In the data below, find the line with "validasi dan verifikasi data pe" and output it along with every later line, exactly, but not the pictures.

START SUPPLIED RECORDS

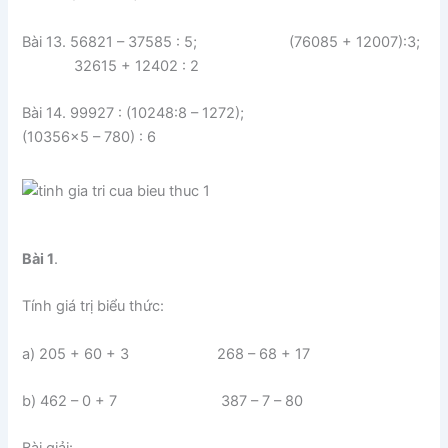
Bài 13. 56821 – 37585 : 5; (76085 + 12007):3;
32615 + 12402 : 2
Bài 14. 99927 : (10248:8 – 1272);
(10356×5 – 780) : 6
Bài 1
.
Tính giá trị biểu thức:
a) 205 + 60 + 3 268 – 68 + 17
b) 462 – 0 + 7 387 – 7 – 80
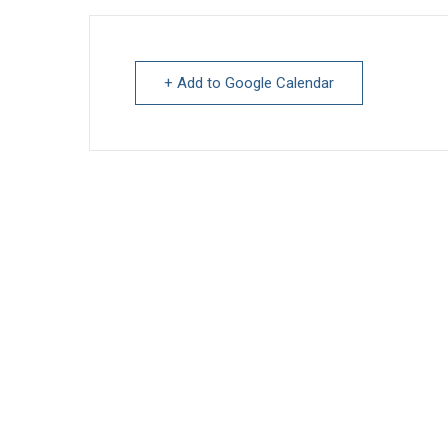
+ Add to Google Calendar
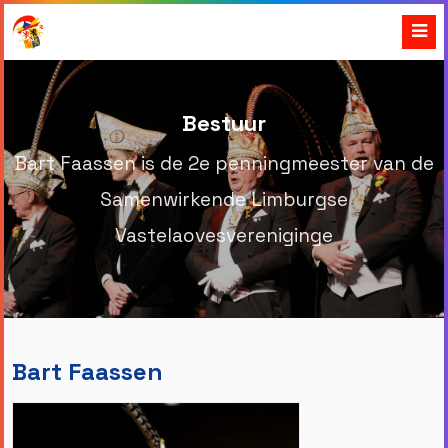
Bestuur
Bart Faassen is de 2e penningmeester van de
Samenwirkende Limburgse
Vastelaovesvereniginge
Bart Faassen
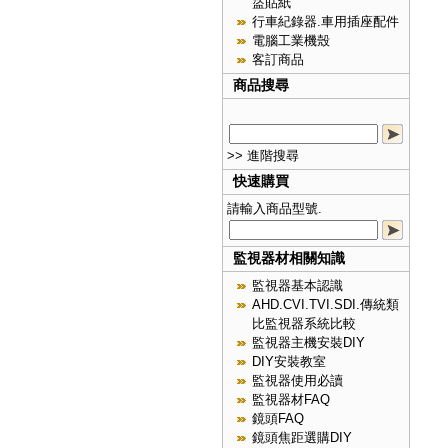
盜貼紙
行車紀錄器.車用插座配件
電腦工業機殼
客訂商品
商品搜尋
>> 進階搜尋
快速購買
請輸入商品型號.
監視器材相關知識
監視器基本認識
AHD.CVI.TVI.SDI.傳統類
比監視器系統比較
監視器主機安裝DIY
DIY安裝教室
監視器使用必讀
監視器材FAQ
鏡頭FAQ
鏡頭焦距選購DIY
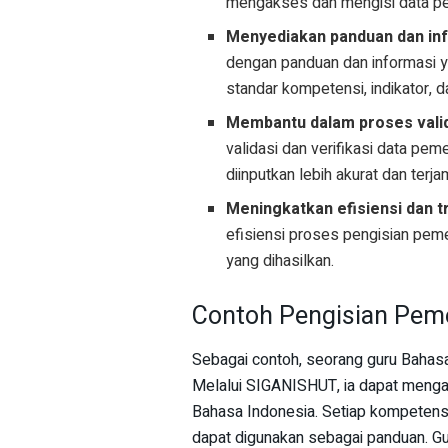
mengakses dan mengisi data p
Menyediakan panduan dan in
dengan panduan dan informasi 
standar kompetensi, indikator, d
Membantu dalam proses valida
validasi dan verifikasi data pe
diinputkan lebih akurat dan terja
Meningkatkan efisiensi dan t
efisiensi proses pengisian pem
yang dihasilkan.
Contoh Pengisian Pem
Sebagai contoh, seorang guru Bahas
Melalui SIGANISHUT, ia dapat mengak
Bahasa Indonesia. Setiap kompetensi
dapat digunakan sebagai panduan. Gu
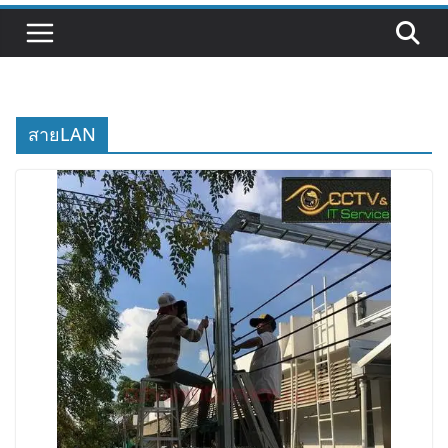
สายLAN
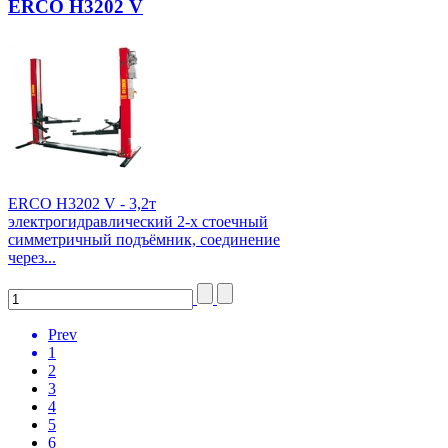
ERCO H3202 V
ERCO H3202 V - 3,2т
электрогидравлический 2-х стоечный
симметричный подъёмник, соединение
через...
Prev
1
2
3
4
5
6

END SUPPLIED RECORDS

• [TASK ANSWER]:
validasi dan verifikasi data pe
diinputkan lebih akurat dan terja
Meningkatkan efisiensi dan t
efisiensi proses pengisian pem
yang dihasilkan.
Contoh Pengisian Pem
Sebagai contoh, seorang guru Bahas
Melalui SIGANISHUT, ia dapat mengak
Bahasa Indonesia. Setiap kompetensi
dapat digunakan sebagai panduan. Gu
สายLAN
ERCO H3202 V
ERCO H3202 V - 3,2т
электрогидравлический 2-х стоечный
симметричный подъёмник, соединение
через...
Prev
1
2
3
4
5
6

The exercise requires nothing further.